Le banche restano caute dopo il via libera del Tribunale federale ai prelievi di contribuenti italiani

  • 31.10.2015, 18:59
  • 4 maggio, 14:51
Franco Citterio, direttore dell'Associazione bancaria ticinese

Franco Citterio, direttore dell'Associazione bancaria ticinese

  • © Ti-Press

Le banche continueranno ad agire con molta cautela anche dopo la sentenza del Tribunale federale che consente ai clienti italiani di ritirare o di trasferire capitali depositati in Svizzera di cui non è certa la dichiarazione al fisco italiano, secondo Franco Citterio, direttore dell'Associazione bancaria ticinese (ABT).

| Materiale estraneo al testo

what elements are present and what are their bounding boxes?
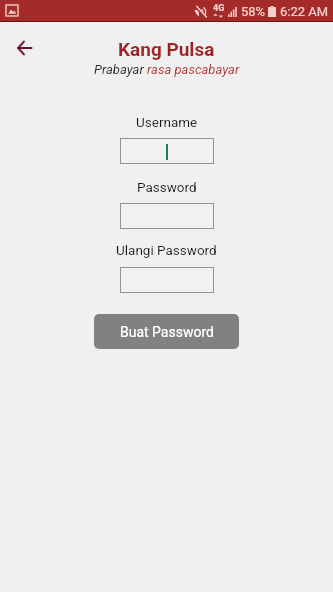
button[interactable]: Buat Password: [94, 314, 239, 349]
button[interactable]: [120, 267, 214, 293]
staticText: 58%: [241, 4, 266, 19]
staticText: 4G: [213, 3, 225, 14]
staticText: rasa pascabayar: [147, 62, 240, 77]
button[interactable]: [120, 138, 214, 164]
staticText: 6:22 AM: [280, 4, 329, 19]
staticText: Password: [137, 179, 197, 195]
other: Sound muted: [194, 6, 207, 18]
other: Screenshot notification: [6, 5, 18, 16]
button[interactable]: [120, 203, 214, 229]
button[interactable]: Back: [12, 36, 36, 60]
staticText: Kang Pulsa: [118, 38, 215, 60]
staticText: Ulangi Password: [116, 242, 217, 258]
staticText: Username: [136, 114, 198, 130]
staticText: Prabayar: [94, 62, 147, 77]
staticText: Buat Password: [120, 324, 214, 340]
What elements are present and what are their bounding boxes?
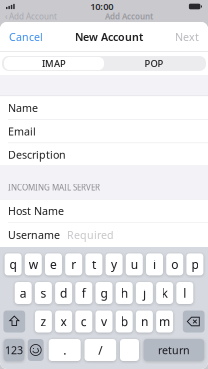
button[interactable]: a	[15, 282, 32, 304]
button[interactable]: d	[55, 282, 72, 304]
button[interactable]: g	[96, 282, 112, 304]
button[interactable]: p	[186, 253, 203, 275]
staticText: u	[131, 256, 138, 272]
staticText: k	[162, 285, 168, 301]
staticText: g	[100, 285, 108, 301]
button[interactable]: v	[96, 310, 112, 332]
staticText: 10:00	[90, 0, 113, 13]
staticText: f	[82, 285, 86, 301]
staticText: Cancel	[9, 30, 43, 44]
staticText: Description	[8, 147, 66, 162]
staticText: Add Account	[105, 11, 153, 22]
button[interactable]: Cancel	[0, 22, 52, 52]
button[interactable]: j	[136, 282, 153, 304]
button[interactable]: Delete	[183, 310, 205, 332]
button[interactable]: /	[84, 339, 116, 361]
staticText: m	[159, 314, 170, 329]
button[interactable]: Shift	[3, 310, 25, 332]
staticText: h	[121, 285, 128, 301]
staticText: ‹ Add Account	[5, 11, 57, 22]
staticText: n	[141, 314, 148, 329]
staticText: l	[183, 285, 186, 301]
staticText: x	[61, 314, 67, 329]
staticText: /	[98, 342, 102, 358]
staticText: Host Name	[8, 204, 64, 218]
staticText: s	[40, 285, 46, 301]
staticText: b	[121, 314, 128, 329]
button[interactable]: Emoji	[28, 339, 44, 361]
staticText: c	[81, 314, 87, 329]
button[interactable]: w	[25, 253, 42, 275]
staticText: return	[158, 343, 190, 357]
button[interactable]: x	[55, 310, 72, 332]
staticText: Next	[175, 30, 199, 44]
button[interactable]: t	[85, 253, 102, 275]
staticText: t	[92, 256, 96, 272]
staticText: j	[143, 285, 146, 301]
button[interactable]: r	[65, 253, 82, 275]
button[interactable]: q	[5, 253, 22, 275]
button[interactable]: y	[106, 253, 123, 275]
staticText: r	[71, 256, 76, 272]
button[interactable]: l	[176, 282, 193, 304]
button[interactable]: z	[35, 310, 52, 332]
button[interactable]: 123	[4, 339, 24, 361]
staticText: d	[60, 285, 67, 301]
button[interactable]: k	[156, 282, 173, 304]
staticText: New Account	[75, 30, 143, 44]
button[interactable]: h	[116, 282, 133, 304]
staticText: w	[29, 256, 38, 272]
button[interactable]: c	[75, 310, 92, 332]
staticText: .	[63, 342, 66, 358]
staticText: e	[50, 256, 57, 272]
button[interactable]: o	[166, 253, 183, 275]
button[interactable]: s	[35, 282, 52, 304]
button[interactable]: Next	[166, 22, 208, 52]
button[interactable]: i	[146, 253, 163, 275]
staticText: Username	[8, 228, 60, 242]
staticText: y	[111, 256, 117, 272]
staticText: Email	[8, 124, 36, 138]
staticText: z	[40, 314, 46, 329]
button[interactable]: .	[49, 339, 81, 361]
staticText: Required	[67, 228, 114, 242]
button[interactable]: f	[75, 282, 92, 304]
button[interactable]: POP	[104, 57, 204, 70]
staticText: POP	[144, 57, 164, 70]
staticText: 123	[5, 343, 23, 357]
button[interactable]: b	[116, 310, 133, 332]
staticText: a	[20, 285, 27, 301]
staticText: Name	[8, 101, 38, 115]
button[interactable]: IMAP	[4, 57, 104, 70]
button[interactable]: m	[156, 310, 173, 332]
staticText: q	[10, 256, 17, 272]
button[interactable]: n	[136, 310, 153, 332]
button[interactable]: e	[45, 253, 62, 275]
button[interactable]	[120, 339, 139, 361]
staticText: v	[101, 314, 107, 329]
staticText: i	[153, 256, 156, 272]
staticText: IMAP	[42, 57, 66, 70]
button[interactable]: return	[144, 339, 204, 361]
staticText: o	[171, 256, 178, 272]
staticText: p	[191, 256, 198, 272]
staticText: INCOMING MAIL SERVER	[8, 182, 100, 193]
button[interactable]: u	[126, 253, 143, 275]
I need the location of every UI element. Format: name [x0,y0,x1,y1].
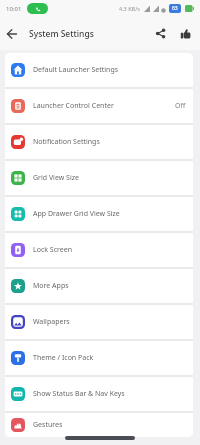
staticText: App Drawer Grid View Size [33,209,120,219]
button[interactable]: More Apps [5,269,193,303]
staticText: System Settings [29,28,94,40]
staticText: 63 [172,5,178,12]
button[interactable]: Show Status Bar & Nav Keys [5,377,193,411]
button[interactable]: Launcher Control Center [5,89,193,123]
button[interactable]: Gestures [5,413,193,437]
button[interactable]: Notification Settings [5,125,193,159]
staticText: Grid View Size [33,173,79,183]
staticText: Show Status Bar & Nav Keys [33,389,125,399]
button[interactable]: App Drawer Grid View Size [5,197,193,231]
staticText: 10:01 [6,5,22,13]
button[interactable]: Lock Screen [5,233,193,267]
staticText: Off [175,101,186,111]
button[interactable] [153,26,168,41]
staticText: Gestures [33,420,63,430]
button[interactable]: Theme / Icon Pack [5,341,193,375]
staticText: 4.3 KB/s [119,5,140,12]
staticText: Wallpapers [33,317,70,327]
staticText: Notification Settings [33,137,100,147]
staticText: More Apps [33,281,69,291]
staticText: Theme / Icon Pack [33,353,94,363]
staticText: Default Launcher Settings [33,65,119,75]
staticText: Launcher Control Center [33,101,114,111]
button[interactable]: Default Launcher Settings [5,53,193,87]
button[interactable]: Grid View Size [5,161,193,195]
button[interactable] [4,26,20,42]
staticText: Lock Screen [33,245,72,255]
button[interactable]: Wallpapers [5,305,193,339]
button[interactable] [178,26,193,41]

Il timore di un'accusa di concorso in riciclaggio di denaro, afferma Citterio alle CSI, resta perché dal lato italiano non vi è una garanzia che un giudice non possa un domani imputare a una banca un ruolo nell'evasione fiscale.

Secondo il direttore dell'ABT siamo in una fase difficile, a cui seguirà però una nuova normalità che potrà portare nuovi clienti, i quali potranno portare capitali in Svizzera in maniera lecita e dichiarata.